WHAT IS NEEDED :: Omit the pictures, then reproduce every remaining record exactly.

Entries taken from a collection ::
--
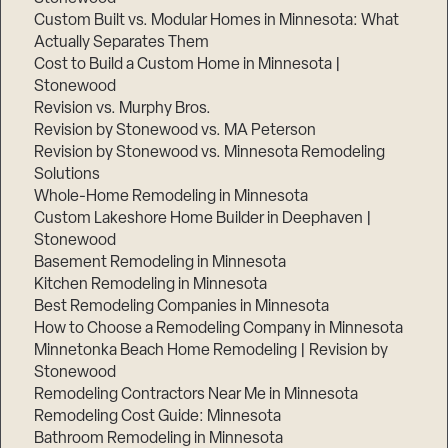
Custom Built vs. Modular Homes in Minnesota: What
Actually Separates Them
Cost to Build a Custom Home in Minnesota |
Stonewood
Revision vs. Murphy Bros.
Step
Revision by Stonewood vs. MA Peterson
1
of
Revision by Stonewood vs. Minnesota Remodeling
3,
Solutions
Whole-Home Remodeling in Minnesota
Custom Lakeshore Home Builder in Deephaven |
Stonewood
Basement Remodeling in Minnesota
Kitchen Remodeling in Minnesota
Best Remodeling Companies in Minnesota
How to Choose a Remodeling Company in Minnesota
Minnetonka Beach Home Remodeling | Revision by
Stonewood
Remodeling Contractors Near Me in Minnesota
Remodeling Cost Guide: Minnesota
Bathroom Remodeling in Minnesota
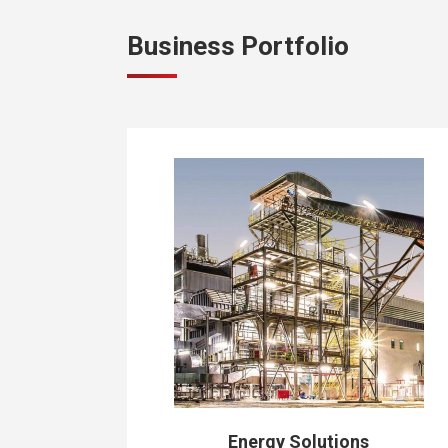
Business Portfolio
Energy Solutions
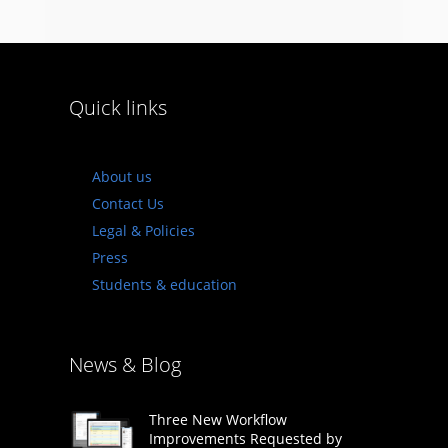
Quick links
About us
Contact Us
Legal & Policies
Press
Students & education
News & Blog
Three New Workflow
Improvements Requested by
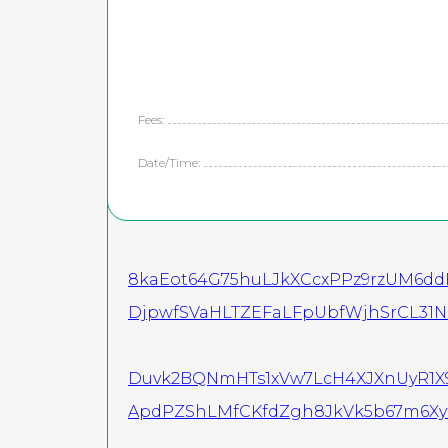
Fees:
Date/Time:
8kaEot64G75huLJkXCcxPPz9rzUM6dd
DjpwfSVaHLTZEFaLFpUbfWjhSrCL31N
Duvk2BQNmHTs1xVw7LcH4XJXnUyR1
ApdPZShLMfCKfdZgh8JkVk5b67m6Xyi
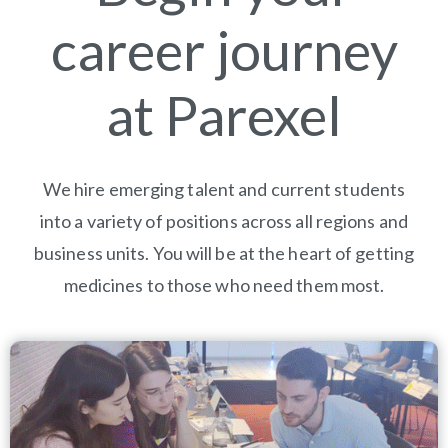
career journey
at Parexel
We hire emerging talent and current students
into a variety of positions across all regions and
business units. You will be at the heart of getting
medicines to those who need them most.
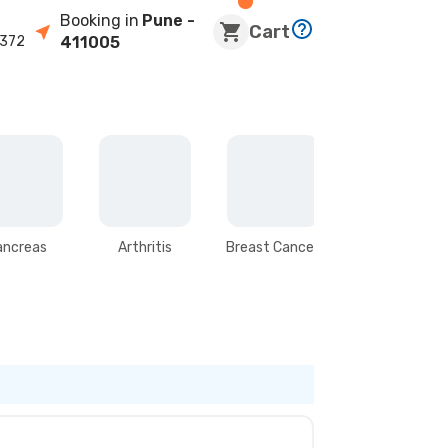
Booking in
Pune
-
Cart
372
411005
ancreas
Arthritis
Breast Cancer
Stomach &
Intestines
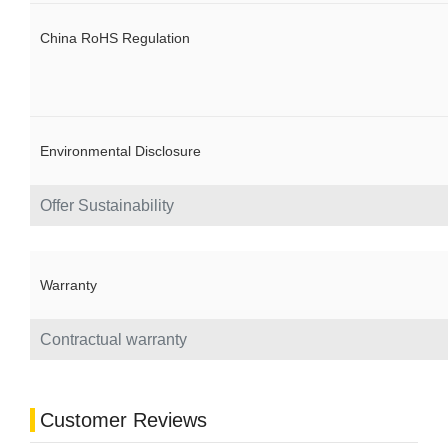
China RoHS Regulation
Environmental Disclosure
Offer Sustainability
Warranty
Contractual warranty
Customer Reviews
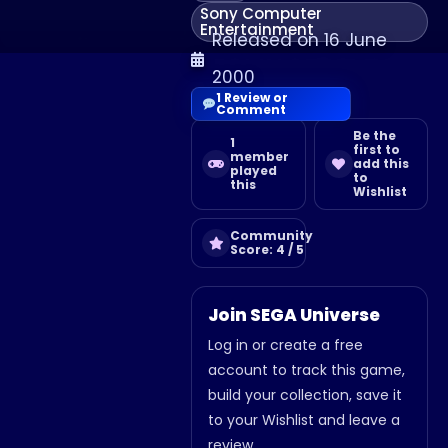
Sony Computer
Entertainment
Released on 16 June
2000
1 Review or
Comment
Be the
1
first to
member
add this
played
to
this
Wishlist
Community
Score: 4 / 5
Join SEGA Universe
Log in or create a free
account to track this game,
build your collection, save it
to your Wishlist and leave a
review.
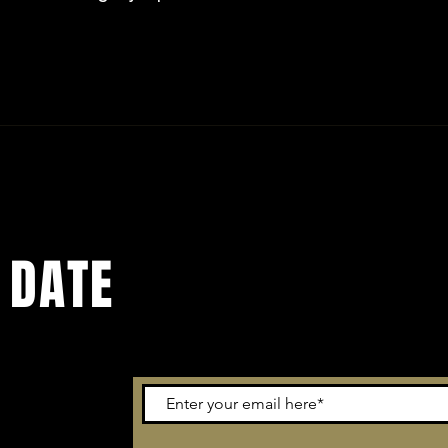
 DATE
email out to
o. You don't
updates we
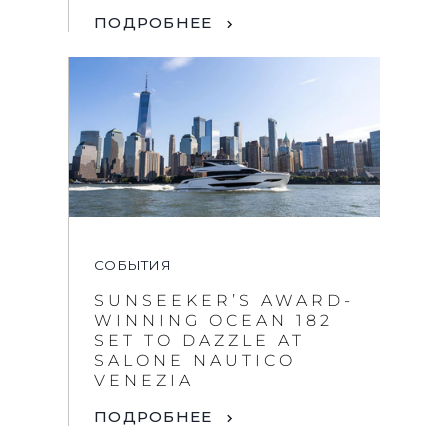
ПОДРОБНЕЕ
СОБЫТИЯ
SUNSEEKER’S AWARD-
WINNING OCEAN 182
SET TO DAZZLE AT
SALONE NAUTICO
VENEZIA
ПОДРОБНЕЕ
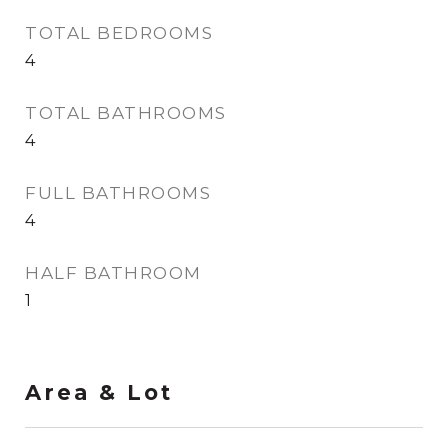
TOTAL BEDROOMS
4
TOTAL BATHROOMS
4
FULL BATHROOMS
4
HALF BATHROOM
1
Area & Lot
--
TASK RESPONSE ::
Custom Built vs. Modular Homes in Minnesota: What
Actually Separates Them
Cost to Build a Custom Home in Minnesota |
Stonewood
Revision vs. Murphy Bros.
Step
Revision by Stonewood vs. MA Peterson
1
of
Revision by Stonewood vs. Minnesota Remodeling
3,
Solutions
Whole-Home Remodeling in Minnesota
Custom Lakeshore Home Builder in Deephaven |
Stonewood
Basement Remodeling in Minnesota
Kitchen Remodeling in Minnesota
Best Remodeling Companies in Minnesota
How to Choose a Remodeling Company in Minnesota
Minnetonka Beach Home Remodeling | Revision by
Stonewood
Remodeling Contractors Near Me in Minnesota
Remodeling Cost Guide: Minnesota
Bathroom Remodeling in Minnesota
Business Portfolio
Energy Solutions
Quick links
About us
Contact Us
Legal & Policies
Press
Students & education
News & Blog
Three New Workflow
Improvements Requested by
Fees:
Date/Time:
8kaEot64G75huLJkXCcxPPz9rzUM6dd
DjpwfSVaHLTZEFaLFpUbfWjhSrCL31N
Duvk2BQNmHTs1xVw7LcH4XJXnUyR1
ApdPZShLMfCKfdZgh8JkVk5b67m6Xyi
career journey
at Parexel
We hire emerging talent and current students
into a variety of positions across all regions and
business units. You will be at the heart of getting
medicines to those who need them most.
Booking in
Pune
-
Cart
372
411005
ancreas
Arthritis
Breast Cancer
Stomach &
Intestines
China RoHS Regulation
Environmental Disclosure
Offer Sustainability
Warranty
Contractual warranty
Customer Reviews
Sony Computer
Entertainment
Released on 16 June
2000
1 Review or
Comment
Be the
1
first to
member
add this
played
to
this
Wishlist
Community
Score: 4 / 5
Join SEGA Universe
Log in or create a free
account to track this game,
build your collection, save it
to your Wishlist and leave a
review.
 DATE
email out to
o. You don't
updates we
ПОДРОБНЕЕ
СОБЫТИЯ
SUNSEEKER’S AWARD-
WINNING OCEAN 182
SET TO DAZZLE AT
SALONE NAUTICO
VENEZIA
ПОДРОБНЕЕ
TOTAL BEDROOMS
4
TOTAL BATHROOMS
4
FULL BATHROOMS
4
HALF BATHROOM
1
Area & Lot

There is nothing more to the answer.